Einer der zehn Sympathisanten der mittlerweile geschlossenen An'Nur-Moschee in Winterthur bei seiner Ankunft vor dem Bezirksgericht Winterthur. Ihnen wird vorgeworfen, im November 2016 zwei Gläubige eingesperrt und verprügelt zu haben.
Einer der zehn Sympathisanten der mittlerweile geschlossenen An'Nur-Moschee in Winterthur bei seiner Ankunft vor dem Bezirksgericht Winterthur. Ihnen wird vorgeworfen, im November 2016 zwei Gläubige eingesperrt und verprügelt zu haben.
KEYSTONE/ENNIO LEANZA

«Pure Angst in den Augen»

Eine Polizistin gab zu Protokoll, dass sie in ihrer ganzen Laufbahn noch nie so verängstigte Personen gesehen habe. Die beiden hätten nach dem Angriff die pure Angst in den Augen gehabt. Zudem hatte eines der Opfer eine Beule am Kopf sowie eine Gehirnerschütterung.
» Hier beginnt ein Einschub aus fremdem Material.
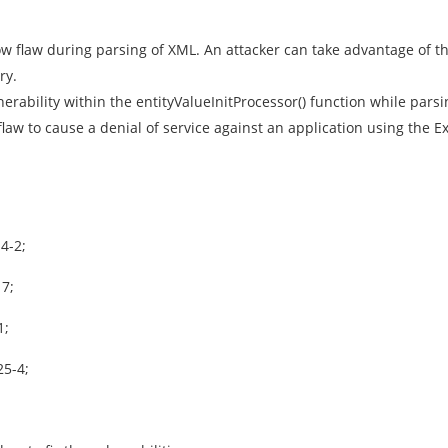
w flaw during parsing of XML. An attacker can take advantage of thi
ry.
nerability within the entityValueInitProcessor() function while pa
flaw to cause a denial of service against an application using the Ex
4-2;
17;
1;
25-4;
.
Nur einer der Beschuldigten gab am Montag jedoch zu, wütend geworden zu sein. Er räumte ein, den einen Anzeigeerstatter wegen der Handyfotos aus dem Gebetsraum als "Idiot" und "Dummkopf" betitelt und angespuckt zu haben. Gewalt habe es aber keine gegeben, sagte er übereinstimmend mit seinen Glaubensbrüdern.

«Das Opfer schlug sich selber»

Jener Beschuldigte, der für die Beule und die Gehirnerschütterung verantwortlich sein soll, stritt ebenfalls jegliche Gewalt ab. Das angebliche Opfer habe sich wohl selber geschlagen oder auf der Toilette verletzt. Oder die Beule sei schon vorher dagewesen.

Der Imam und der Vereinspräsident wiederum beteuerten, mit den beiden Gläubigen nur das Gespräch gesucht zu haben. Dabei widersprachen sie sich jedoch beim wichtigen Detail, ob die Bürotüre dabei abgeschlossen war oder nicht.

Die Anklage fordert, die zehn Männer mit teilbedingten Freiheitsstrafen in unterschiedlicher Höhe zu bestrafen, unter anderem wegen Freiheitsberaubung, Nötigung, Drohung und Körperverletzung. Jene mit ausländischer Staatsangehörigkeit sollen zudem bis zu zehn Jahre des Landes verwiesen werden.

Alle Männer leben in Winterthur oder einer umliegenden Gemeinde. Ein Landesverweis wäre für jene, denen dies droht, "das Todesurteil", wie sie übereinstimmend sagten. Die Schweiz sei ihre Heimat. Hier wollten sie bleiben und ihre Kinder aufwachsen sehen.

Der Prozess wird am Dienstag mit dem Plädoyer der Staatsanwaltschaft fortgesetzt. Danach folgen die Vorträge der zehn Anwälte.